Transcendence film review
Johnny Depp, Rebecca Hall, Morgan Freeman, Paul Bettany, Kate Mara, Cillian Murphy, Cole Hauser
1 hr. 58 mins.
Warner Bros. Pictures
CRITIC’S RATING: ** stars (out of 4 stars)
Cinematographer-turned-director Wally Pfister (a close film-making collaborator with movie mastermind Christopher Nolan) decides to take on the realm of technology cynicism in the somnolent sci-fi techno-thriller Transcendence. There certainly has been attempts to provide shrewd commentary on the weary connection between man’s progressive manipulation and the technological tendencies that shape our societal sensibilities. However, Transcendence feels structurally stiff and artificial without properly conveying its sentient messaging about cyberspace intrigue. Rather boorish and indifferent, Pfister’s entry wants so eagerly to dwell on the intellectual speculation and mysteries of techno-tampering that it forgets to fortify its high-concept story with a sense of free-spirited style and dramatic flexibility.
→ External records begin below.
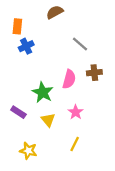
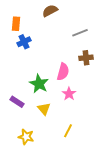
gray line: (80, 44) -> (80, 33), moved, turned -63
brown cross: (94, 73) -> (86, 58), moved
pink star: (76, 112) -> (69, 94), moved

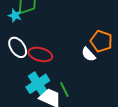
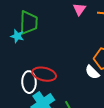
white ellipse: (18, 47) -> (29, 82), moved, turned 35

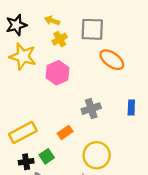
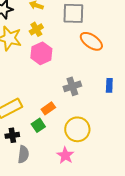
yellow cross: (60, 39) -> (36, 29), moved
green square: (47, 156) -> (38, 125), moved

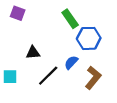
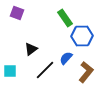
black triangle: (33, 53) -> (31, 49), turned -32

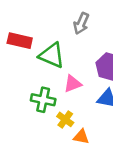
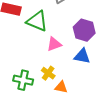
green cross: (43, 100) -> (23, 80), moved

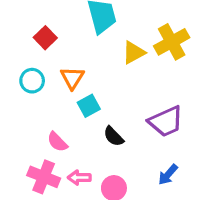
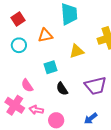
red square: (45, 38) -> (18, 19), moved
yellow triangle: (134, 53) -> (77, 51), moved
orange triangle: (72, 78) -> (45, 35), moved, turned 35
In Pfister’s big-budgeted feature directorial debut he has the formidable tools to work with in the form of creative chameleon lead Johnny Depp as well as a solid supporting cast that includes distinguished Oscar-winning notable Morgan Freeman, Rebecca Hall, Kate Mara, the seasoned Cillian Murphy and Paul Bettany. Obviously, Pfister’s glorified cinematography endeavors under Nolan’s movie-making umbrella has produced such mind-bending gems as Momento, The Dark Knight and Inception. So given these sturdy factors why does Transcendence come off as a scientific dud? In addition to Pfister pedestrian direction, first-time screenwriter Jack Peglan’s narrative wants to embrace its twisty and turbulent ideas but as a whole this sluggish production seemingly gets entangled in its own pseudo-cleverness.
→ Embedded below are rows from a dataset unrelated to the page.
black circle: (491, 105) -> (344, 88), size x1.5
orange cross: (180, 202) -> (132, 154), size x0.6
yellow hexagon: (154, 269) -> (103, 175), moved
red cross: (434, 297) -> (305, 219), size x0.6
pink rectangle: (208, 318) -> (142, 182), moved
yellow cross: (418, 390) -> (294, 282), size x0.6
If the main selling point for Transcendence is its enigmatic star Depp (who is still trying to live down his unflattering The Lone Ranger association) as well as the film’s convoluted construction then this button-pushing caper is not going to compute. Brilliant married couple in Dr. Will Caster (Depp) and Evelyn (Rebecca Hall) are at the center of this particular storm. Will is the brainy source for overseeing the top secret computer project “PINN” (Physically Independent Neural Network). Unbeknownst to Will’s detriment is an anti-technology terrorist group that spout the panicky leanings of science fiction-related gloom-and-doom inevitability. Naturally, the Berkeley brainiac scientist Caster will pay a heavy price for developing PINN–an artificial intelligence mechanism meant to rival (actually supersede) the superiority of mankind.
Predictably, Will is gunned down by one of the aforementioned terrorists as his body is laced with a radiation bullet thus giving the poor guy a limited time to survive. Evelyn understandably is upset and does not want to lose her husband or his scientific gifts that can benefit their expanding world. She is determined to salvage Will’s life and puts her genius science mind to the test when she teams up with mutual friend/work colleague Max Waters (Paul Bettany) to transfer Will’s consciousness/brain matter into PINN’s sophisticated circuits to preserve his existence. Thus, Will is ironically the PINN computerized creation that he invented as an exceptional mortal man.
Although meant to be disturbing in its thought-provoking mode, the surgical experimentation of Will undergoing his human transformation to that of a masterful mechanical mechanism is realized in sheer ridiculousness. The imagery of Will’s shaved noggin being saturated with electrode plugs makes him look like a bloodshot Rastafarian that just drank battery fluid. The constant headshot of Will (before and after his cornrow hairdo zombie appearance) literally boxes in Depp’s one-note performance as the demanding soul that inhabits the now insufferable PINN to villainous proportions (NOTE: do not fault yourselves if PINN feels like a blatant rip-off from “2001: A Space Odyssey’s” HAL because you would NOT be in the wrong to invite such a comparison).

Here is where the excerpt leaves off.